**TRY IT:** If "görülebilir" shows up in a line of the material, return that line.

**TASK INPUT:**
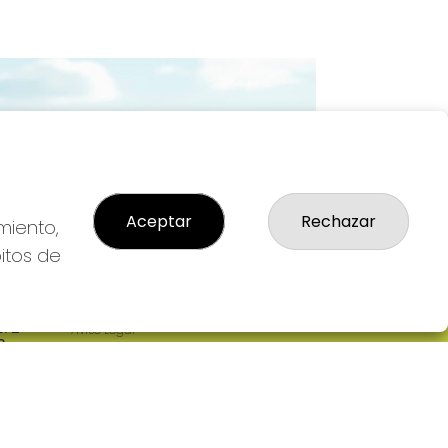
Imagen siguiente
Aceptar
Rechazar
miento,
bitos de
LEGAL
: 2-
Aviso Legal
R
Política de Privacidad
Política de Cookies
Condiciones de Compra
Tienda de Lotería Nacional
Pago aceptado con tarjeta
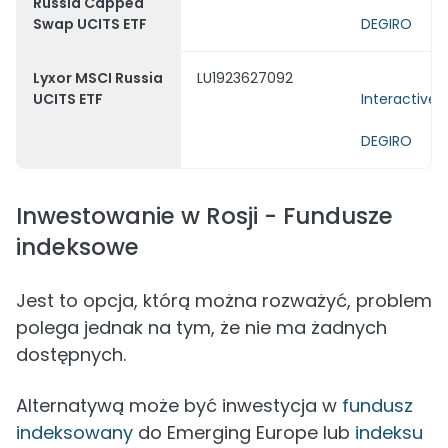
Russia Capped
Swap UCITS ETF
DEGIRO
Lyxor MSCI Russia
LU1923627092
UCITS ETF
Interactive 
DEGIRO
Inwestowanie w Rosji - Fundusze
indeksowe
Jest to opcja, którą można rozważyć, problem
polega jednak na tym, że nie ma żadnych
dostępnych.
Alternatywą może być inwestycja w
fundusz
indeksowany
do Emerging Europe lub
indeksu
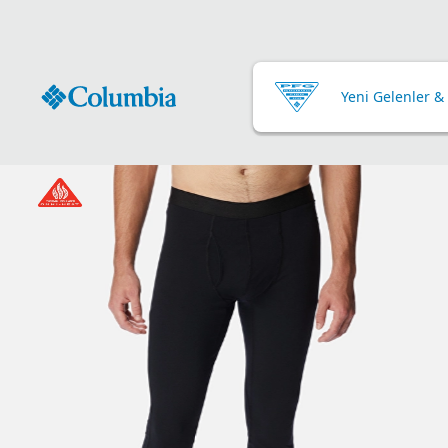
Yeni Gelenler &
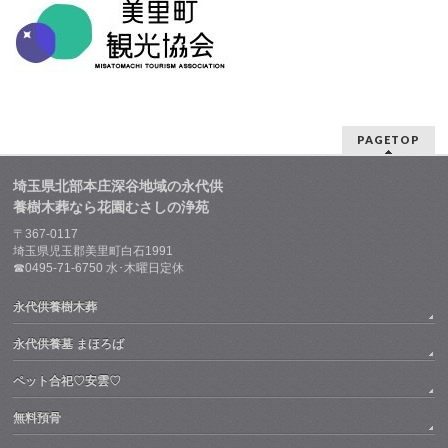
PAGETOP
埼玉県北部本庄深谷地域の永代供
養樹木葬なら花園むさしの浄苑
〒367-0117
埼玉県児玉郡美里町白石1991
☎0495-71-6750 水･木曜日定休
永代供養樹木葬
永代供養墓 まほろば
ペット合祀♡安雲♡
無料預骨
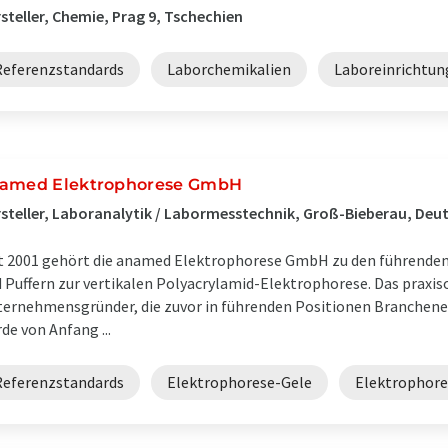
steller, Chemie, Prag 9, Tschechien
Referenzstandards
Laborchemikalien
Laboreinrichtun
amed Elektrophorese GmbH
steller, Laboranalytik / Labormesstechnik, Groß-Bieberau, Deu
t 2001 gehört die anamed Elektrophorese GmbH zu den führenden
 Puffern zur vertikalen Polyacrylamid-Elektrophorese. Das praxis
ernehmensgründer, die zuvor in führenden Positionen Branche
de von Anfang ...
Referenzstandards
Elektrophorese-Gele
Elektrophor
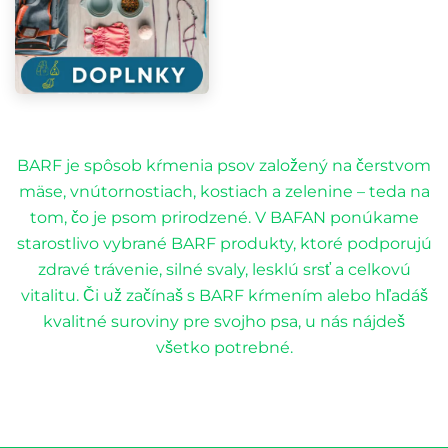
BARF je spôsob kŕmenia psov založený na čerstvom
mäse, vnútornostiach, kostiach a zelenine – teda na
tom, čo je psom prirodzené. V BAFAN ponúkame
starostlivo vybrané BARF produkty, ktoré podporujú
zdravé trávenie, silné svaly, lesklú srsť a celkovú
vitalitu. Či už začínaš s BARF kŕmením alebo hľadáš
kvalitné suroviny pre svojho psa, u nás nájdeš
všetko potrebné.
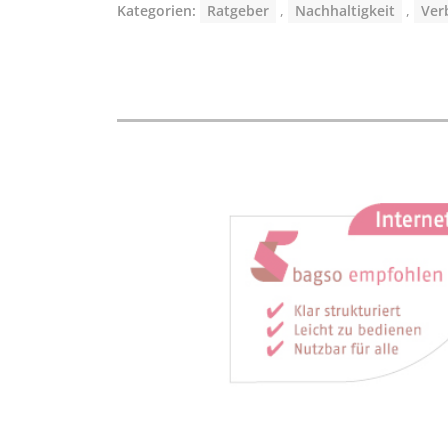
Kategorien:
Ratgeber
,
Nachhaltigkeit
,
Ver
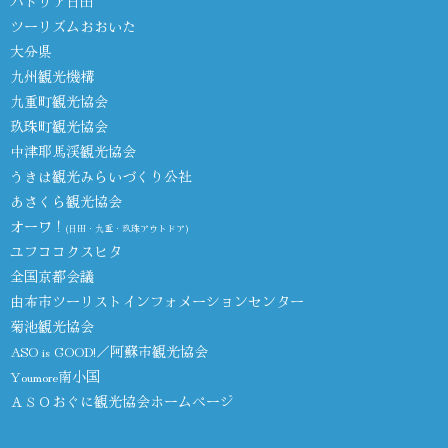
パトリア日田
ツーリズムおおいた
大分県
九州観光機構
九重町観光協会
玖珠町観光協会
中津耶馬渓観光協会
うきは観光みらいづくり公社
あさくら観光協会
オーワ！
(日田・九重・玖珠アウトドア)
ユフココクスヒタ
全国京都会議
由布市ツーリストインフォメーションセンター
菊池観光協会
ASO is GOOD!／阿蘇市観光協会
Youmore南小国
ＡＳＯおぐに観光協会ホームページ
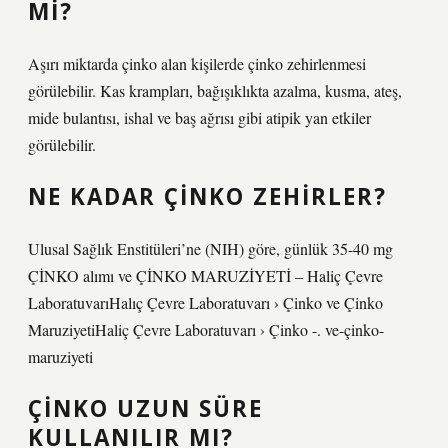
MI?
Aşırı miktarda çinko alan kişilerde çinko zehirlenmesi
görülebilir. Kas krampları, bağışıklıkta azalma, kusma, ateş,
mide bulantısı, ishal ve baş ağrısı gibi atipik yan etkiler
görülebilir.
NE KADAR ÇINKO ZEHIRLER?
Ulusal Sağlık Enstitüleri’ne (NIH) göre, günlük 35-40 mg
ÇİNKO alımı ve ÇİNKO MARUZİYETİ – Haliç Çevre
LaboratuvarıHalıç Çevre Laboratuvarı › Çinko ve Çinko
MaruziyetiHaliç Çevre Laboratuvarı › Çinko -. ve-çinko-
maruziyeti
ÇINKO UZUN SÜRE
KULLANILIR MI?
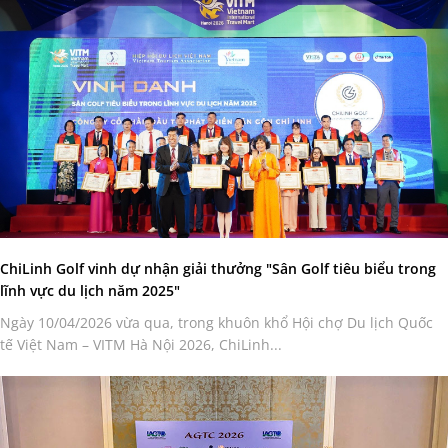
ChiLinh Golf vinh dự nhận giải thưởng "Sân Golf tiêu biểu trong
lĩnh vực du lịch năm 2025"
Ngày 10/04/2026 vừa qua, trong khuôn khổ Hội chợ Du lịch Quốc
tế Việt Nam – VITM Hà Nội 2026, ChiLinh...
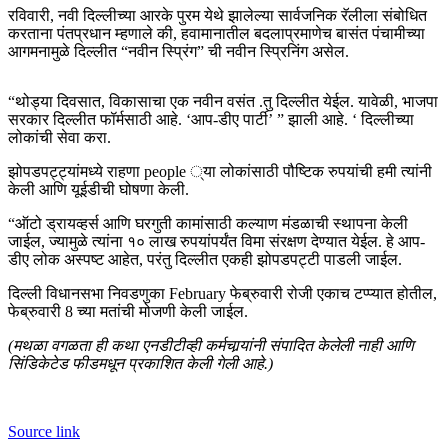
रविवारी, नवी दिल्लीच्या आरके पुरम येथे झालेल्या सार्वजनिक रॅलीला संबोधित
करताना पंतप्रधान म्हणाले की, हवामानातील बदलाप्रमाणेच बासंत पंचामीच्या
आगमनामुळे दिल्लीत “नवीन स्प्रिंग” ची नवीन स्प्रिनिंग असेल.
“थोड्या दिवसात, विकासाचा एक नवीन वसंत .तु दिल्लीत येईल. यावेळी, भाजपा
सरकार दिल्लीत फॉर्मसाठी आहे. ‘आप-डीए पार्टी’ ” झाली आहे. ‘ दिल्लीच्या
लोकांची सेवा करा.
झोपडपट्ट्यांमध्ये राहणा people ्या लोकांसाठी पौष्टिक रुपयांची हमी त्यांनी
केली आणि यूईडीची घोषणा केली.
“ऑटो ड्रायव्हर्स आणि घरगुती कामांसाठी कल्याण मंडळाची स्थापना केली
जाईल, ज्यामुळे त्यांना १० लाख रुपयांपर्यंत विमा संरक्षण देण्यात येईल. हे आप-
डीए लोक अस्पष्ट आहेत, परंतु दिल्लीत एकही झोपडपट्टी पाडली जाईल.
दिल्ली विधानसभा निवडणुका February फेब्रुवारी रोजी एकाच टप्प्यात होतील,
फेब्रुवारी 8 च्या मतांची मोजणी केली जाईल.
(मथळा वगळता ही कथा एनडीटीव्ही कर्मचार्‍यांनी संपादित केलेली नाही आणि
सिंडिकेटेड फीडमधून प्रकाशित केली गेली आहे.)
Source link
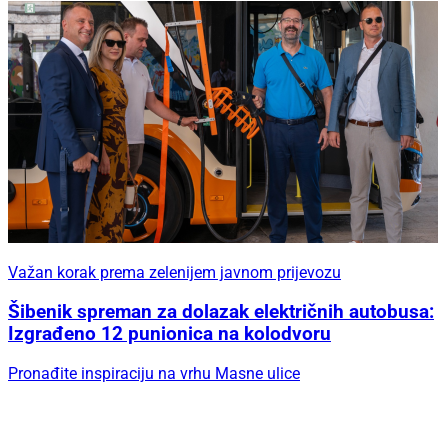
Važan korak prema zelenijem javnom prijevozu
Šibenik spreman za dolazak električnih autobusa:
Izgrađeno 12 punionica na kolodvoru
Pronađite inspiraciju na vrhu Masne ulice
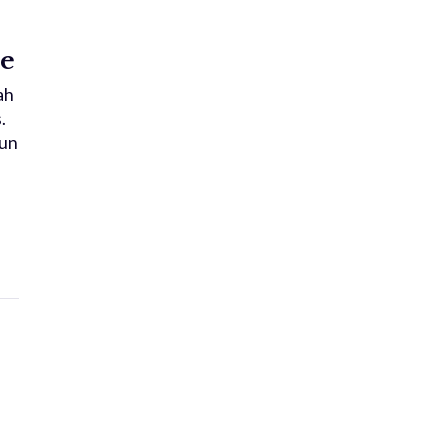
ce
ah
.
 un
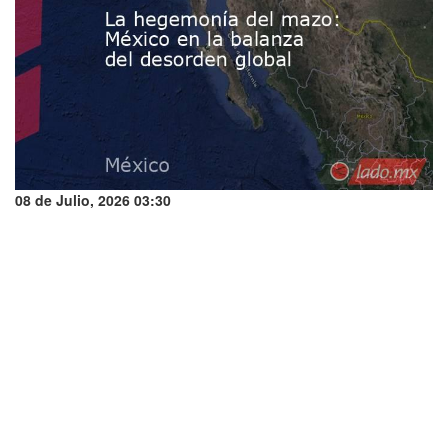
08 de Julio, 2026 03:30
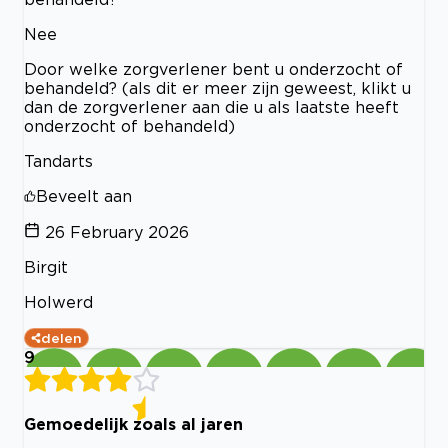
Nee
Door welke zorgverlener bent u onderzocht of
behandeld? (als dit er meer zijn geweest, klikt u
dan de zorgverlener aan die u als laatste heeft
onderzocht of behandeld)
Tandarts
Beveelt aan
26 February 2026
Birgit
Holwerd
delen
9
Gemoedelijk zoals al jaren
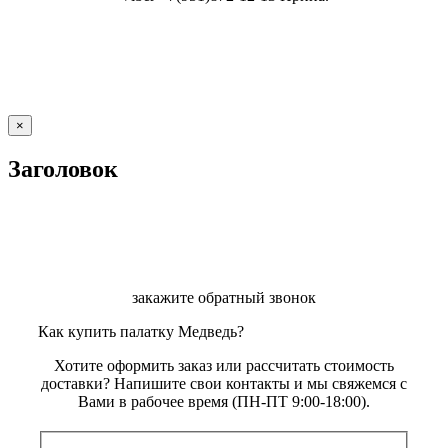
Close
×
product
quick
Заголовок
view
закажите обратный звонок
Как купить палатку Медведь?
Хотите оформить заказ или рассчитать стоимость
доставки? Напишите свои контакты и мы свяжемся с
Вами в рабочее время (ПН-ПТ 9:00-18:00).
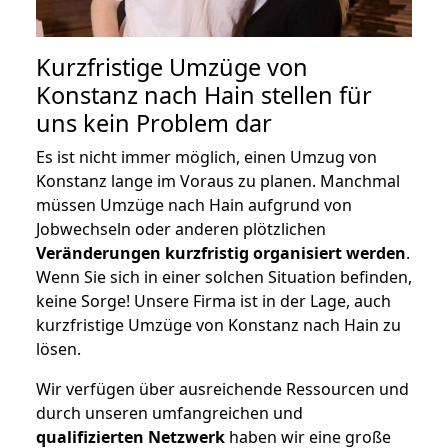
Kurzfristige Umzüge von
Konstanz nach Hain stellen für
uns kein Problem dar
Es ist nicht immer möglich, einen Umzug von
Konstanz lange im Voraus zu planen. Manchmal
müssen Umzüge nach Hain aufgrund von
Jobwechseln oder anderen plötzlichen
Veränderungen kurzfristig organisiert werden
.
Wenn Sie sich in einer solchen Situation befinden,
keine Sorge! Unsere Firma ist in der Lage, auch
kurzfristige Umzüge von Konstanz nach Hain zu
lösen.
Wir verfügen über ausreichende Ressourcen und
durch unseren umfangreichen und
qualifizierten Netzwerk
haben wir eine große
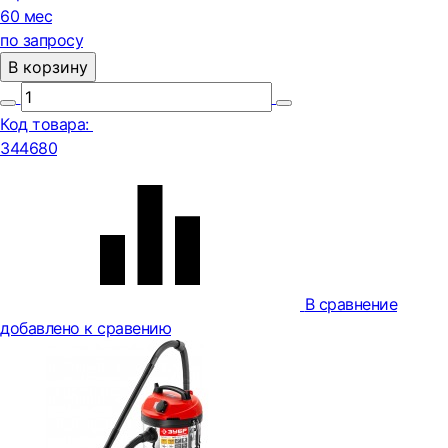
60 мес
по запросу
В корзину
Код товара:
344680
В сравнение
добавлено к сравению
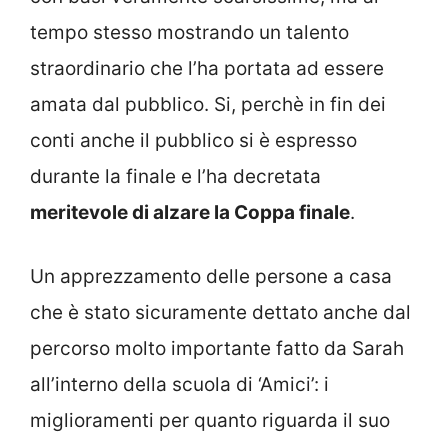
tempo stesso mostrando un talento
straordinario che l’ha portata ad essere
amata dal pubblico. Si, perchè in fin dei
conti anche il pubblico si è espresso
durante la finale e l’ha decretata
meritevole di alzare la Coppa finale
.
Un apprezzamento delle persone a casa
che è stato sicuramente dettato anche dal
percorso molto importante fatto da Sarah
all’interno della scuola di ‘Amici’: i
miglioramenti per quanto riguarda il suo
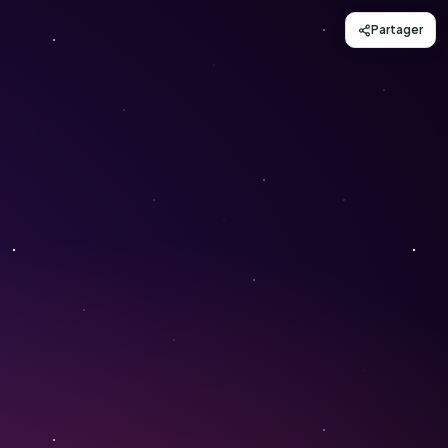
Partager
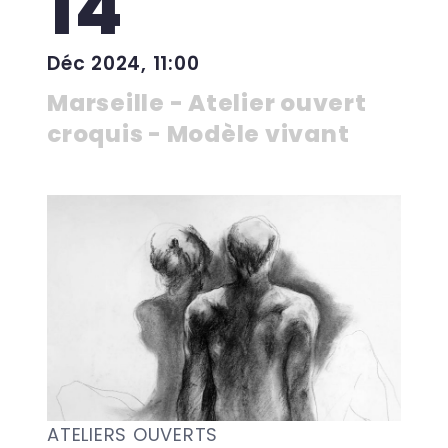
14
Déc 2024, 11:00
Marseille - Atelier ouvert
croquis - Modèle vivant
ATELIERS OUVERTS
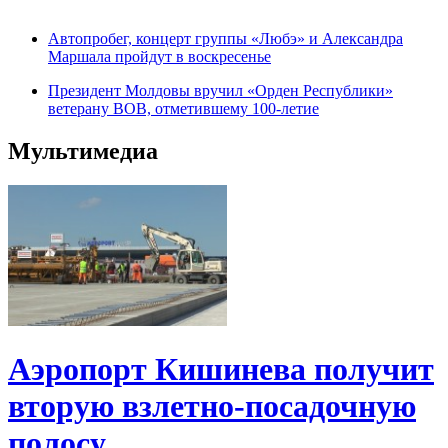
Автопробег, концерт группы «Любэ» и Александра
Маршала пройдут в воскресенье
Президент Молдовы вручил «Орден Республики»
ветерану ВОВ, отметившему 100-летие
Мультимедиа
Аэропорт Кишинева получит
вторую взлетно-посадочную
полосу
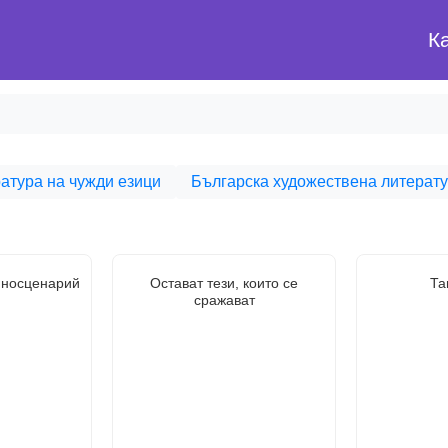
К
атура на чужди езици
Българска художествена литерат
иносценарий
Остават тези, които се
Та
сражават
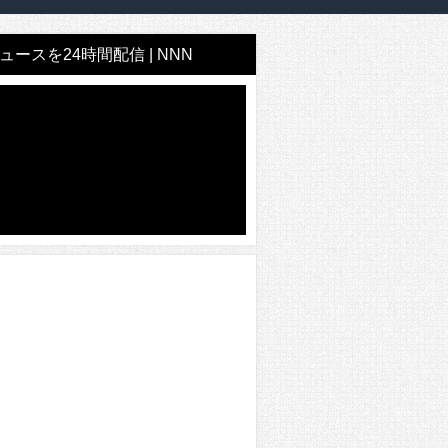
ースを24時間配信 | NNN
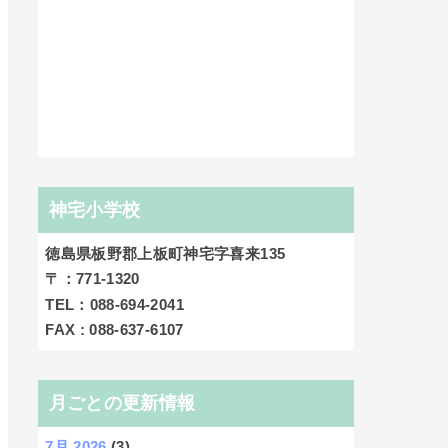
神宅小学校
徳島県板野郡上板町神宅字喜来135
〒：771‐1320
TEL：088-694-2041
FAX : 088-637-6107
月ごとの更新情報
7月 2026
(3)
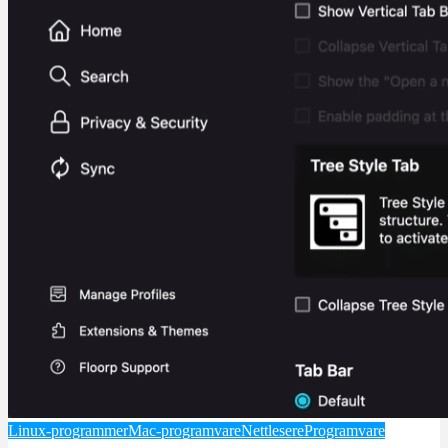
Linux-programmer
Mac-programvare
Nettlesere
Programvare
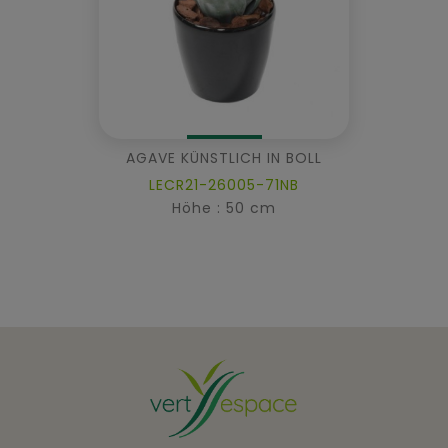
AGAVE KÜNSTLICH IN BOLL
LECR21-26005-71NB
Höhe : 50 cm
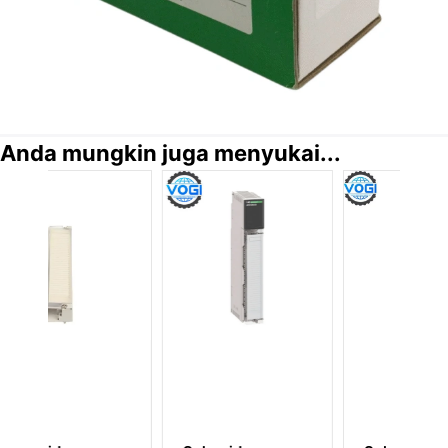
Anda mungkin juga menyukai...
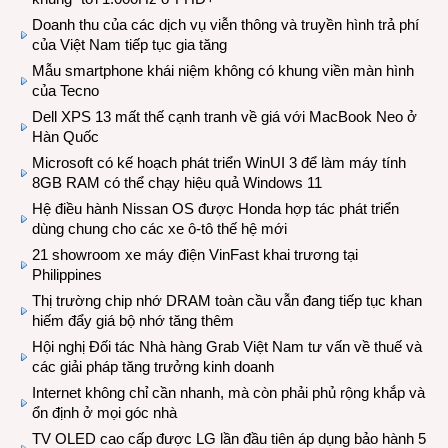
Doanh thu của các dịch vụ viễn thông và truyền hình trả phí
của Việt Nam tiếp tục gia tăng
Mẫu smartphone khái niệm không có khung viền màn hình
của Tecno
Dell XPS 13 mất thế cạnh tranh về giá với MacBook Neo ở
Hàn Quốc
Microsoft có kế hoạch phát triển WinUI 3 để làm máy tính
8GB RAM có thể chạy hiệu quả Windows 11
Hệ điều hành Nissan OS được Honda hợp tác phát triển
dùng chung cho các xe ô-tô thế hệ mới
21 showroom xe máy điện VinFast khai trương tại
Philippines
Thị trường chip nhớ DRAM toàn cầu vẫn đang tiếp tục khan
hiếm đẩy giá bộ nhớ tăng thêm
Hội nghị Đối tác Nhà hàng Grab Việt Nam tư vấn về thuế và
các giải pháp tăng trưởng kinh doanh
Internet không chỉ cần nhanh, mà còn phải phủ rộng khắp và
ổn định ở mọi góc nhà
TV OLED cao cấp được LG lần đầu tiên áp dụng bảo hành 5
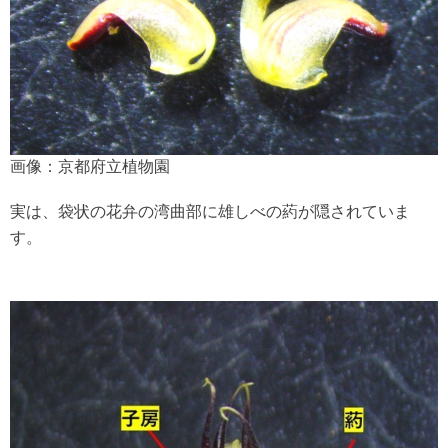
画像：京都府立植物園
実は、袋状の花弁の湾曲部に雄しべの葯が隠されていま
す。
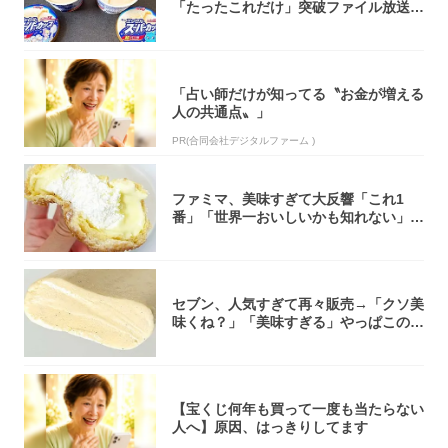
「たったこれだけ」突破ファイル放送で
大注目！...
「占い師だけが知ってる〝お金が増える
人の共通点〟」
PR(合同会社デジタルファーム )
ファミマ、美味すぎて大反響「これ1
番」「世界一おいしいかも知れない」
「飲めそう」
セブン、人気すぎて再々販売→「クソ美
味くね？」「美味すぎる」やっぱこのク
オリティ...
【宝くじ何年も買って一度も当たらない
人へ】原因、はっきりしてます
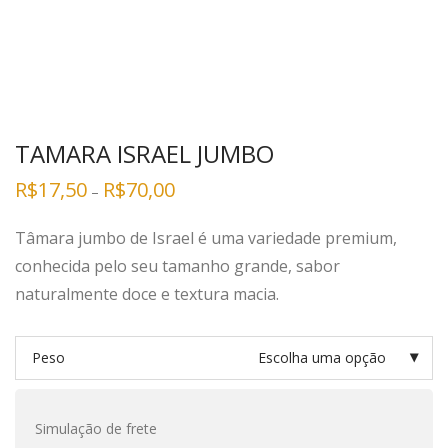
TAMARA ISRAEL JUMBO
R$
17,50
R$
70,00
–
Tâmara jumbo de Israel é uma variedade premium,
conhecida pelo seu tamanho grande, sabor
naturalmente doce e textura macia.
Peso
Escolha uma opção
Simulação de frete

**SOLUTION FOR THIS EXERCISE:**
görülebilir. Kas krampları, bağışıklıkta azalma, kusma, ateş,
görülebilir.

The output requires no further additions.